Elle ne dit mot ; mais l’expression de sa physionomie indiquait que ce qu’elle lisait l’amusait beaucoup. Vers la fin de la lettre, toutefois, cette expression se changea en une singulière gravité.

«  Je la lirai plus à l’aise, à mon retour, dit-elle à Batoche, en pliant la lettre qu’elle serra dans son corsage, et Pauline peut être assurée de recevoir une longue réponse. Pour le moment, veuillez lui transmettre mes remercîments et lui dire que ce qu’elle m’écrit m’intéresse beaucoup. Elle est bien bonne de penser ainsi à moi. Dites-lui bien qu’elle est toujours présente à ma mémoire. Je ne cours aucun danger, mais il n’en est pas de même d’elle. Je puis parcourir le pays à mon bon plaisir, tandis qu’elle est renfermée dans ces murs. Dites-lui que je suis prête à faire tout en mon pouvoir pour elle. Elle aura de moi tout ce dont elle aura besoin et vous serez notre messager, n’est-ce pas, Batoche ?

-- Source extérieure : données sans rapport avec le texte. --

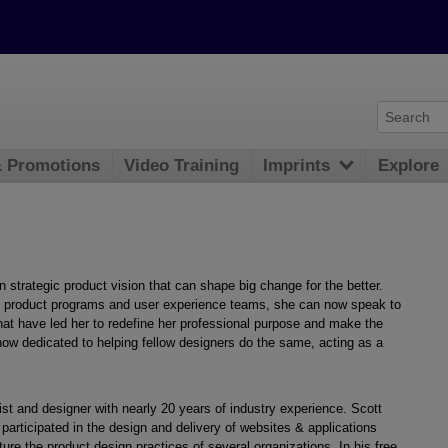
& Promotions
Video Training
Imprints
Explore
 strategic product vision that can shape big change for the better.
al product programs and user experience teams, she can now speak to
hat have led her to redefine her professional purpose and make the
now dedicated to helping fellow designers do the same, acting as a
egist and designer with nearly 20 years of industry experience. Scott
 participated in the design and delivery of websites & applications
ure the product design practices of several organizations. In his free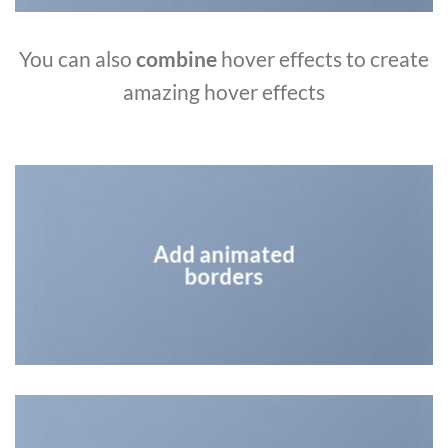
You can also
combine
hover effects to create
amazing hover effects
Add animated
borders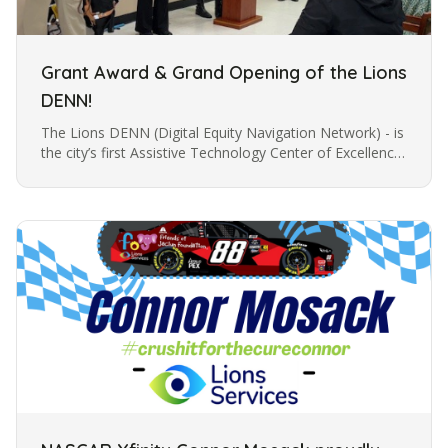
Grant Award & Grand Opening of the Lions
DENN!
The Lions DENN (Digital Equity Navigation Network) - is
the city’s first Assistive Technology Center of Excellence
for individuals with vision loss. The Lions DENN is a
unique…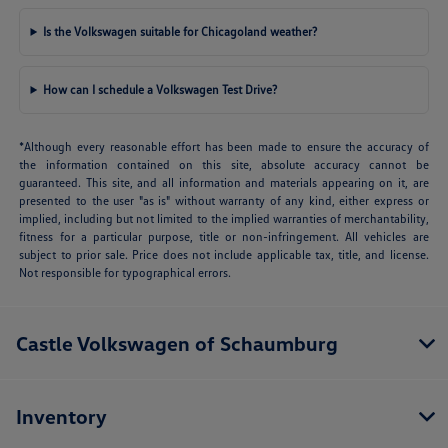
Is the Volkswagen suitable for Chicagoland weather?
How can I schedule a Volkswagen Test Drive?
*Although every reasonable effort has been made to ensure the accuracy of
the information contained on this site, absolute accuracy cannot be
guaranteed. This site, and all information and materials appearing on it, are
presented to the user "as is" without warranty of any kind, either express or
implied, including but not limited to the implied warranties of merchantability,
fitness for a particular purpose, title or non-infringement. All vehicles are
subject to prior sale. Price does not include applicable tax, title, and license.
Not responsible for typographical errors.
Castle Volkswagen of Schaumburg
Inventory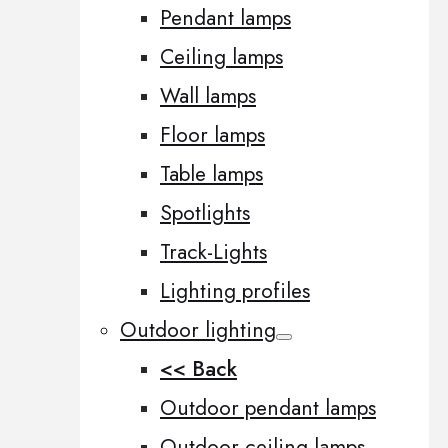
Pendant lamps
Ceiling lamps
Wall lamps
Floor lamps
Table lamps
Spotlights
Track-Lights
Lighting profiles
Outdoor lighting
<< Back
Outdoor pendant lamps
Outdoor ceiling lamps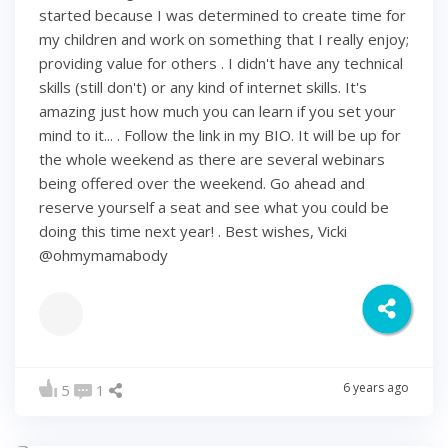
started because I was determined to create time for
my children and work on something that I really enjoy;
providing value for others . I didn't have any technical
skills (still don't) or any kind of internet skills. It's
amazing just how much you can learn if you set your
mind to it... . Follow the link in my BIO. It will be up for
the whole weekend as there are several webinars
being offered over the weekend. Go ahead and
reserve yourself a seat and see what you could be
doing this time next year! . Best wishes, Vicki
@ohmymamabody
6 years ago
5
1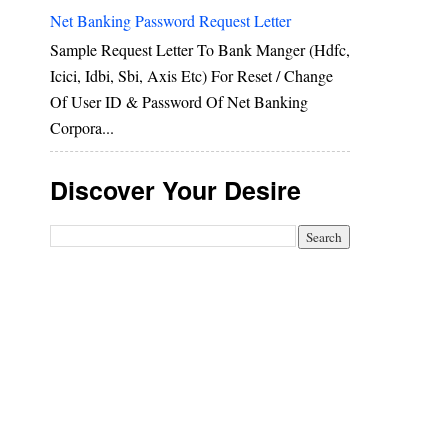
Net Banking Password Request Letter
Sample Request Letter To Bank Manger (hdfc,
Icici, Idbi, Sbi, Axis Etc) For Reset / Change
Of User ID & Password Of Net Banking
Corpora...
Discover Your Desire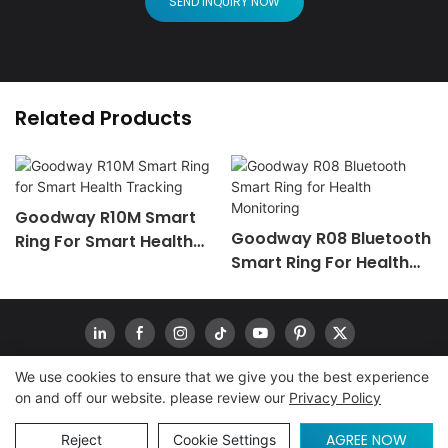
SEND INQUIRY NOW
Related Products
Goodway R10M Smart
Goodway R08 Bluetooth
Ring For Smart Health
Smart Ring For Health
Tracking
Monitoring
We use cookies to ensure that we give you the best experience
on and off our website. please review our
Privacy Policy
Copyright © 2026
www.goodwaytechs.com
|
Sitemap
|
Privacy Policy
INQUIRY
AGREE NOW
Reject
Cookie Settings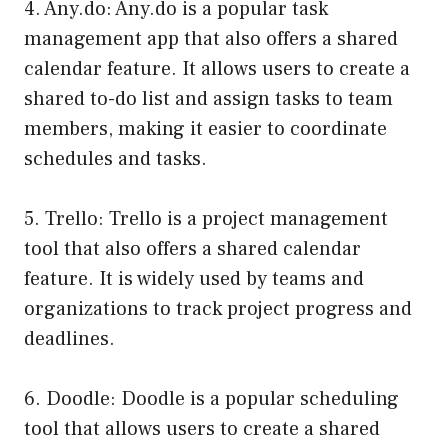
4. Any.do: Any.do is a popular task
management app that also offers a shared
calendar feature. It allows users to create a
shared to-do list and assign tasks to team
members, making it easier to coordinate
schedules and tasks.
5. Trello: Trello is a project management
tool that also offers a shared calendar
feature. It is widely used by teams and
organizations to track project progress and
deadlines.
6. Doodle: Doodle is a popular scheduling
tool that allows users to create a shared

Le vieillard se déclara tout prêt à servir les deux amies.

«  Si cela est nécessaire, reprit Zulma, j’irai à Pauline, même à travers les barricades et les murailles. Partout où vous me conduirez, Batoche, je vous suivrai. Dites-lui bien cela ; et maintenant, adieu.

— Adieu ? dit Batoche.

— Oui ; je vais m’en retourner à la maison. J’ai fait une agréable promenade. Je serais peut-être allée un peu plus loin, mais à présent que je vous ai rencontré et que j’ai reçu cette précieuse lettre, je suis satisfaite.

— L’après midi n’est pas encore bien avancé, répliqua Batoche, Mademoiselle pourrait tarder un peu. Je crois qu’elle pourrait rendre sa promenade plus agréable encore.

Ces simples mots suffirent pour faire comprendre à Zulma toute la pensée de son vieil ami. Ses joues prirent une teinte plus rose et ses yeux s’animèrent, en dépit de ses efforts pour dissimuler son émotion.